[[ Provided information open ]]

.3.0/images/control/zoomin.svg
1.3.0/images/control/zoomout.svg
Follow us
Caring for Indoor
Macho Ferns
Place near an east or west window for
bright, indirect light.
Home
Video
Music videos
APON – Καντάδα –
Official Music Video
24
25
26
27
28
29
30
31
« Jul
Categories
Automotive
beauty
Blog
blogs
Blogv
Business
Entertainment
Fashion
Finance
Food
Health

[[ Provided information closed ]]
[[ Provided information open ]]

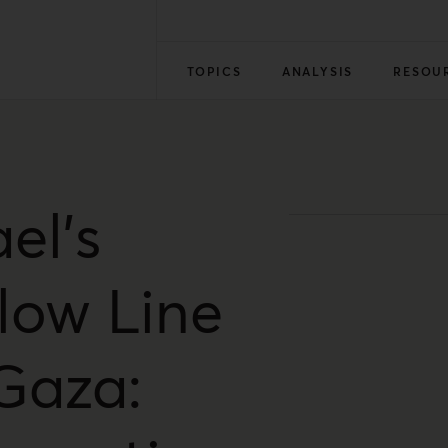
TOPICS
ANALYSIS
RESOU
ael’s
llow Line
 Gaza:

[[ Provided information closed ]]

- [What you are asked to do] When a line in the listing above holds the word "images", copy it.

- [Written solution]
.3.0/images/control/zoomin.svg
1.3.0/images/control/zoomout.svg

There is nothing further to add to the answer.